— Не терзайся, бригадир! Все было правильно. Авторитетно тебе заявляю. Выступил хорошо, правильно. Говорил — и становился выше, вырастал. Говорил — и умнел.
Николай Дитятин согласился с тем, что сказал Железняк, но с оговоркой:
— Верно, Саша, ты здорово говорил. Но не думай, что дело сделано.
Саша слушал и Железняка, и Дитятина, кивал, а думал о своем. Внезапно остановился, посмотрел на доменные печи и сказал:
— Мировое чудо построили в глухой степи, двести миллионов тонн чугуна выплавили, двести пятьдесят миллионов стали, а жить по-настоящему до сих пор не научились!
Степан Железняк засмеялся:
— Э, нет, бригадир, под такой самокритикой не подпишусь. Живу я хорошо. И работаю неплохо. Выполняю и перевыполняю. На чужое не зарюсь. Не приписываю себе того, чего не сделал. Ни перед кем не подхалимничаю. Пью в меру. Смеюсь и говорю много — и все от души. Книжки читаю. Лекции слушаю. Светку люблю семь дней в неделю. На чужих жен долго не заглядываюсь. В общем и целом вполне доволен работой и жизнью!
Саша слушал и не слушал Степана. Думал о Вале, о том, что неосмотрительно назначил ей свидание сразу после работы. Опаздывает. Валя гордая, не станет ждать.
Прошли перекидной мост, спустились вниз, к центральной проходной, и очутились на Комсомольской площади. Тут, на автомобильной стоянке, на временном приколе, покрытая заводской пылью, стояла бежевая «Победа». Вчетвером сели в машину и поехали.
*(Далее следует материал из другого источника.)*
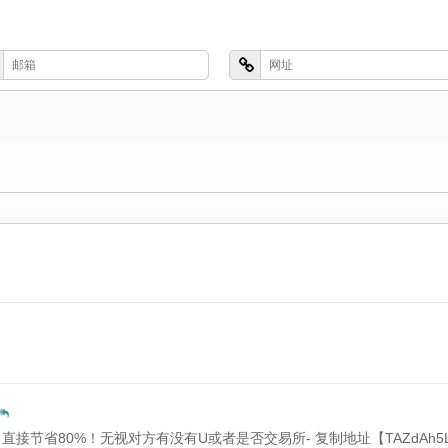
数 直接节省80%！无视对方有没有U或者是否交易所- 复制地址【TAZdAh5LU55a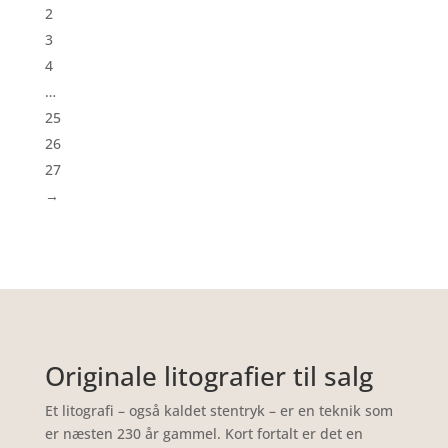
2
3
4
…
25
26
27
→
Originale litografier til salg
Et litografi – også kaldet stentryk – er en teknik som
er næsten 230 år gammel. Kort fortalt er det en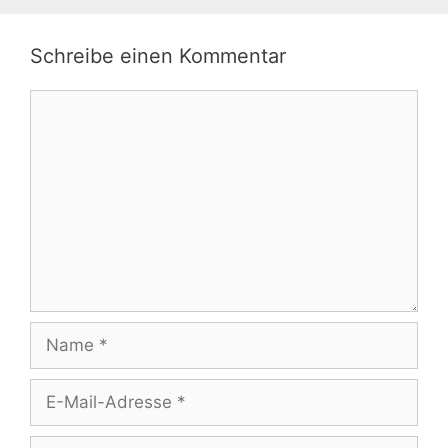
Schreibe einen Kommentar
Kommentar
Name
E-
Mail-
Adresse
Website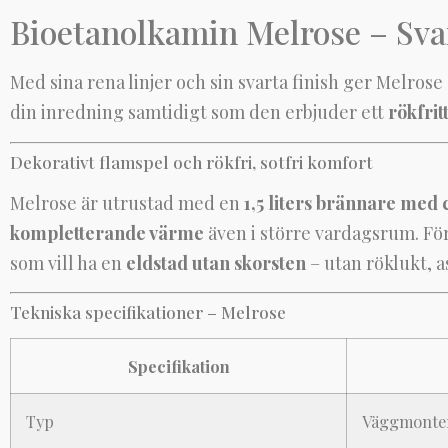
Bioetanolkamin Melrose – Sva
Med sina rena linjer och sin svarta finish ger Melros
din inredning samtidigt som den erbjuder ett
rökfrit
Dekorativt flamspel och rökfri, sotfri komfort
Melrose är utrustad med en
1,5 liters brännare med 
kompletterande värme
även i större vardagsrum. Fö
som vill ha en
eldstad utan skorsten
– utan röklukt, a
Tekniska specifikationer – Melrose
Specifikation
Typ
Väggmonter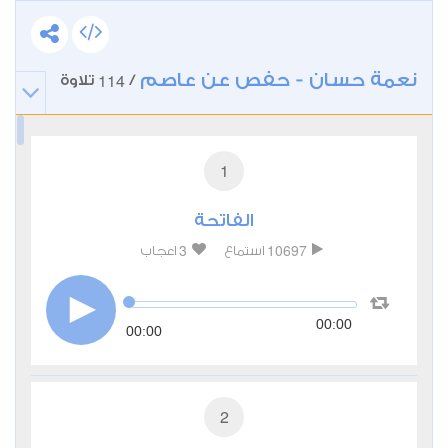
نعمة حسان - حفص عن عاصم
114
/
تلاوة
1
الفاتحة
3
10697
استماع
اعجاب
00:00
00:00
2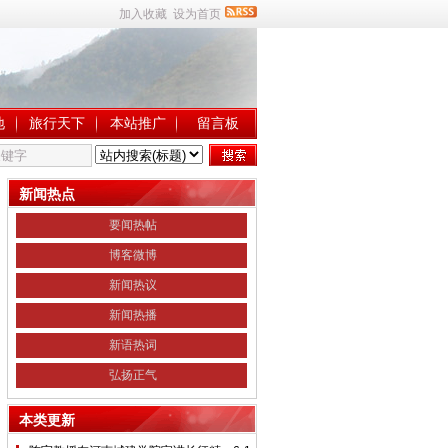
加入收藏
设为首页
地
旅行天下
本站推广
留言板
新闻热点
要闻热帖
博客微博
新闻热议
新闻热播
新语热词
弘扬正气
本类更新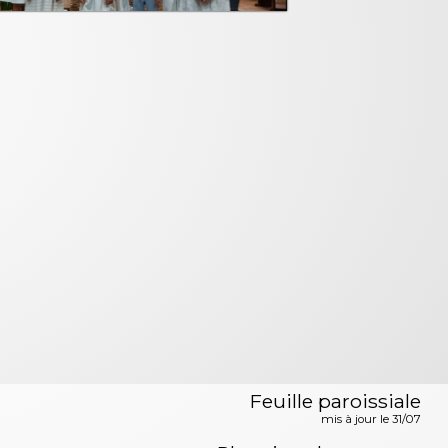
Feuille paroissiale
mis à jour le 31/07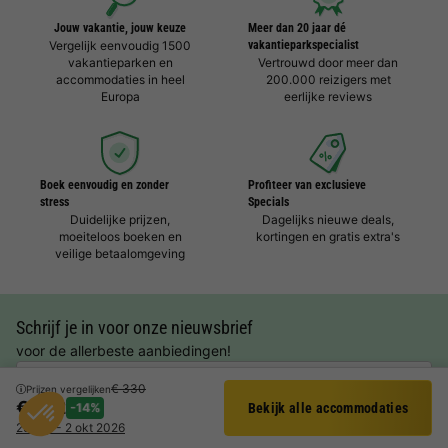
Jouw vakantie, jouw keuze
Meer dan 20 jaar dé
Vergelijk eenvoudig 1500
vakantieparkspecialist
vakantieparken en
Vertrouwd door meer dan
accommodaties in heel
200.000 reizigers met
Europa
eerlijke reviews
Boek eenvoudig en zonder
Profiteer van exclusieve
stress
Specials
Duidelijke prijzen,
Dagelijks nieuwe deals,
moeiteloos boeken en
kortingen en gratis extra's
veilige betaalomgeving
Schrijf je in voor onze nieuwsbrief
voor de allerbeste aanbiedingen!
E-mailadres
€ 330
Prijzen vergelijken
€ 282
-14%
Bekijk alle accommodaties
Filter
29 sep - 2 okt 2026
Aanmelden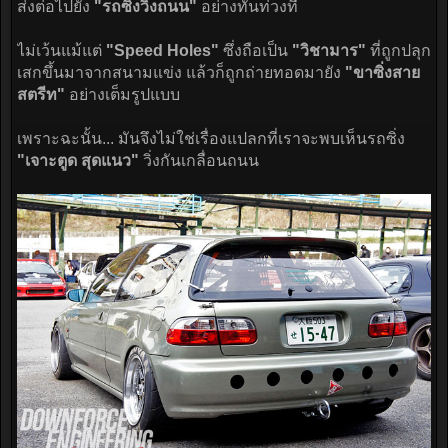
ส่งต่อไปยัง
"รถซิ่งวิ่งถนน"
อย่างทันท่วงที
ไม่เว้นแม้แต่
"Speed Holes"
ซึ่งถือเป็น
"วิชามาร"
ที่ถูกปลุก
เสกขึ้นมาจากสนามแข่ง แล้วก็ถูกถ่ายทอดมายัง
"ขาซิ่งสาย
สตรีท"
อย่างเต็มรูปแบบ
เพราะฉะนั้น... มันจึงไม่ใช่เรื่องแปลกที่เราจะพบเห็นรถซิ่ง
"เจาะตูด สุดแนว"
วิ่งกันเกลื่อนถนน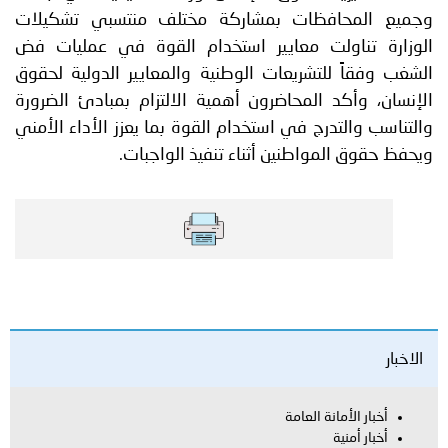
وجميع المحافظات بمشاركة مختلف منتسبي تشكيلات
الوزارة تناولت معايير استخدام القوة في عمليات فض
الشغب وفقاً للتشريعات الوطنية والمعايير الدولية لحقوق
الإنسان، وأكد المحاضرون أهمية الالتزام بمبادئ الضرورة
والتناسب والتدرج في استخدام القوة بما يعزز الأداء الأمني
ويحفظ حقوق المواطنين أثناء تنفيذ الواجبات.
الاخبار
أخبار الأمانة العامة
أخبار أمنية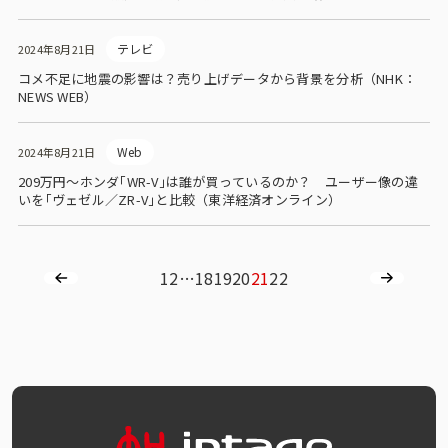
テレビ
2024年8月21日
コメ不足に地震の影響は？売り上げデータから背景を分析（NHK：
NEWS WEB）
Web
2024年8月21日
209万円～ホンダ｢WR-V｣は誰が買っているのか？ ユーザー像の違
いを｢ヴェゼル／ZR-V｣と比較（東洋経済オンライン）
1
2
…
18
19
20
21
22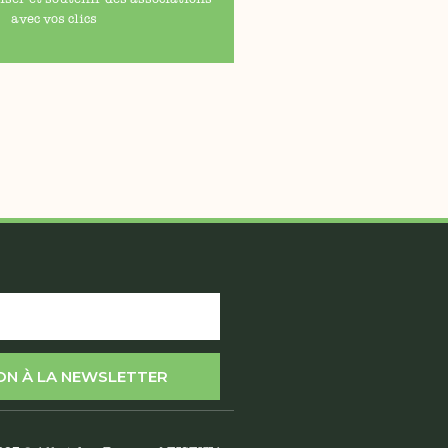
avec vos clics
ION À LA NEWSLETTER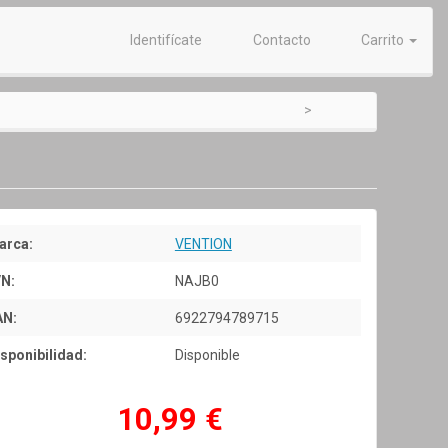
Identifícate
Contacto
Carrito
arca:
VENTION
/N:
NAJB0
AN:
6922794789715
sponibilidad:
Disponible
10,99 €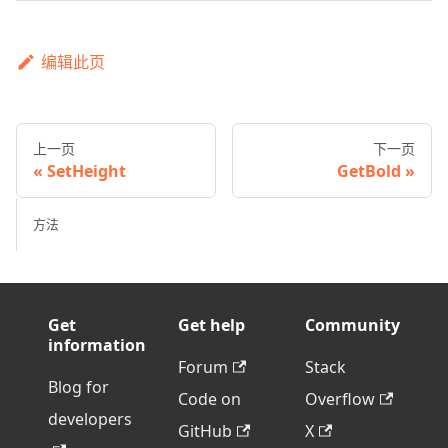
编辑此页
上一页
下一页
SetHeight
GetBold
方法
Get
Get help
Community
information
Forum
Stack
Blog for
Code on
Overflow
developers
GitHub
X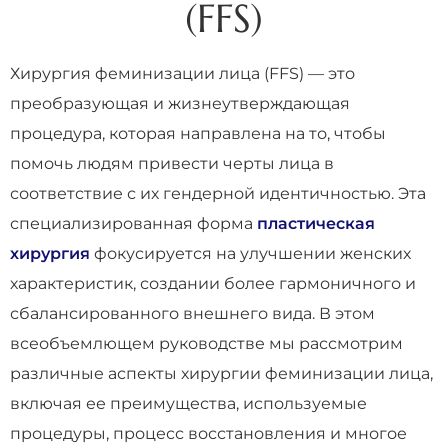
(FFS)
Хирургия феминизации лица (FFS) — это
преобразующая и жизнеутверждающая
процедура, которая направлена на то, чтобы
помочь людям привести черты лица в
соответствие с их гендерной идентичностью. Эта
специализированная форма
пластическая
хирургия
фокусируется на улучшении женских
характеристик, создании более гармоничного и
сбалансированного внешнего вида. В этом
всеобъемлющем руководстве мы рассмотрим
различные аспекты хирургии феминизации лица,
включая ее преимущества, используемые
процедуры, процесс восстановления и многое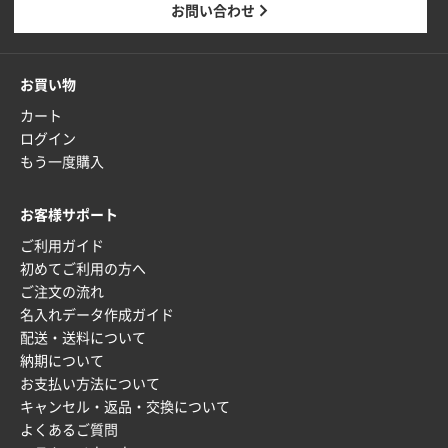
お問い合わせ
お買い物
カート
ログイン
もう一度購入
お客様サポート
ご利用ガイド
初めてご利用の方へ
ご注文の流れ
名入れデータ作成ガイド
配送・送料について
納期について
お支払い方法について
キャンセル・返品・交換について
よくあるご質問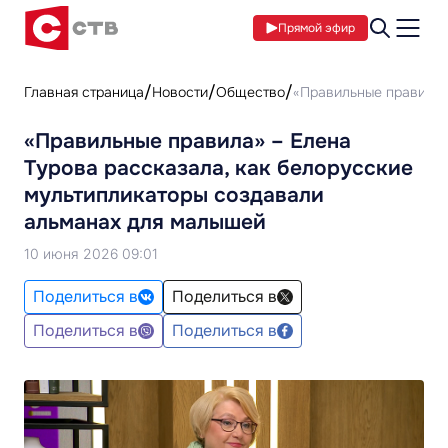
Прямой эфир
Главная страница
Новости
Общество
«Правильные правила»
«Правильные правила» – Елена
Турова рассказала, как белорусские
мультипликаторы создавали
альманах для малышей
10 июня 2026 09:01
Поделиться в
Поделиться в
Поделиться в
Поделиться в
Остановился Саша неподалеку от гостиницы «Центральная», напротив сквера. Ему хорошо видны скамейки. Все пусты. Вали нет. Эх, растяпа!..
— Ты чего застопорил, бригадир? — спросил Степан Железняк. — Вези дальше! Я лично тороплюсь в ресторан.
— А мне пора домой, — сказал Коля Дитятин. — Обещал жене в кино пойти…
— Зачем тебе кино в такой день? — с негодованием воскликнул Степан Железняк. — Нам с тобой, Коля, сейчас шампанское требуется, коньяк или, на худой конец, холодная «Столичная». Да и оратору надо залить огонь души. И Славке Прохорову хочется сегодня покуражиться в честь героического выступления бригадира. Одним словом, Саша, вези нас в ресторан.
— В ресторан?.. — переспросил Саша. — А что, ребята, это неглупая мысль. — Не пить Саше хотелось, а говорить, говорить с подручными. Посмотрел на Дитятина, своего первого подручного и главного советчика. — Как ты, Коля, не возражаешь?
Железняк ответил за Дитятина:
— Не возражает! Куда конь с копытом, туда и рак с клешней. Рули вправо!
Саша в последний раз окинул взглядом сквер…
Он и его подручные расположились у окна, за столом, заставленным бутылками и тарелками с закусками. Все навеселе. Все шумели. Один Саша трезво поглядывал на часы. Степа Железняк поднял бокал с вином:
— Друзья, выпьем за наше правое дело!
— За правду не пьют, Степа, — строго заметил Саша.
— Да?.. Тогда выпьем просто так… за чьи-то красивые глаза!
В тот момент, когда Железняк поднял бокал, пирующие были зафиксированы на пленку фотоаппарата. Но ребятам было так весело, так светло, что они даже не обратили внимания на мгновенную вспышку…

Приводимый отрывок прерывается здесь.